Vamos ao teatro, sexo grupal na floresta, noites de blues ao redor da fogueira…
Ah como é bom ter o acaso sempre ao cuidado de nossas idades! Eu cuido de mim
quando estou fora daqui. Vocês bem podem imaginar que adoro vir aqui, a cena,
essa personagem que vocês não acreditam que seja eu mesma. Mas vocês não são
exatamente o que pensam ser. Ou que se mostram como a pessoa mais nítida na
escola, na rua, na festa. Nós estamos aqui quase que na mesma intensidade do
ser, eu posso encarnar um personagem, cantar uma canção, mas vocês também abrem
uma espécie de abismo onde se mesclam nossas mais diversas formas de ser. E
esse balde, o que ele pode querer nos dizer?
Vira e revira o balde.
Não sei quantas vezes uma imagem
possa tirar de nós o proveito de uma metáfora. Eu me ponho sentada a teu lado,
ela se põe sobre mim, outro busca um copo ao alcance de sua mão. São três
cenas. Cada uma delas pode gerar um ambiente múltiplo. Quando tenho diante de
mim um objeto ele pode ser o ativador de uma cena, um abridor-de-garrafas, um coelho
empalhado, uma garrafa de cerveja. E para vocês, quando a vida desperta?
Ninguém responde.
Eu não toco nenhum instrumento.
Venho aqui e canto, improviso boa parte do que digo a vocês. Eu penso que
olhando as coisas se moverem elas acabem me movendo também. Eu sempre pensei
que o mundo é uma espécie de coordenada inesgotável de tudo o que vemos, somos,
imaginamos. Vir aqui e me encontrar com essa surpresa de um balde que que
silencia, que não quer dizer nada, e que sabe mais do que eu que caberá a mim
encontrar as suas imagens e palavras reveladoras, ah sim, isto sim, será o seu
favor feito aos deuses do acaso. Um balde. Vamos pensar nisto. O que cabe em
si, o que não se suporta, o que pode reter a volúpia de alguma identidade.

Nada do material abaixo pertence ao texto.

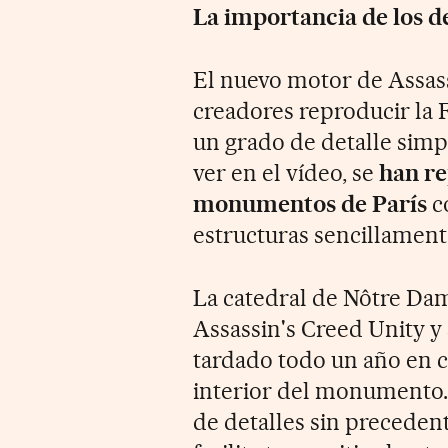
La importancia de los de
El nuevo motor de Assass
creadores reproducir la 
un grado de detalle sim
ver en el vídeo, se
han re
monumentos de París
c
estructuras sencillamen
La catedral de Nôtre Da
Assassin's Creed Unity y
tardado todo un año en c
interior del monumento.
de detalles sin precedent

Vamos voltar ao nada o tempo todo. Podemos imaginar alguma situação risível. Ou
descobrir no público um sentimento nostálgico que o leve a chorar. Eu quero
cair de mim e não sei onde poderei encontrar alguém que me diga o que eu
poderia ter sido de outro modo. Não haverá um outro modo de ser. Nenhum outro
jeito de cair. Quando toco as perspectivas voláteis de um balde eu desconfio
que tanto podemos entrar ou sair de sua imaginação assumindo formas que de um
lado não sejam percebidas como fontes de outra imagem. Mas quantos de nós podem
aceitar a ideia desse balde sem fim, como uma espécie de mar que não para de
abençoar a si mesmo pelas ondas voluptuosas com que recria a paisagem praieira.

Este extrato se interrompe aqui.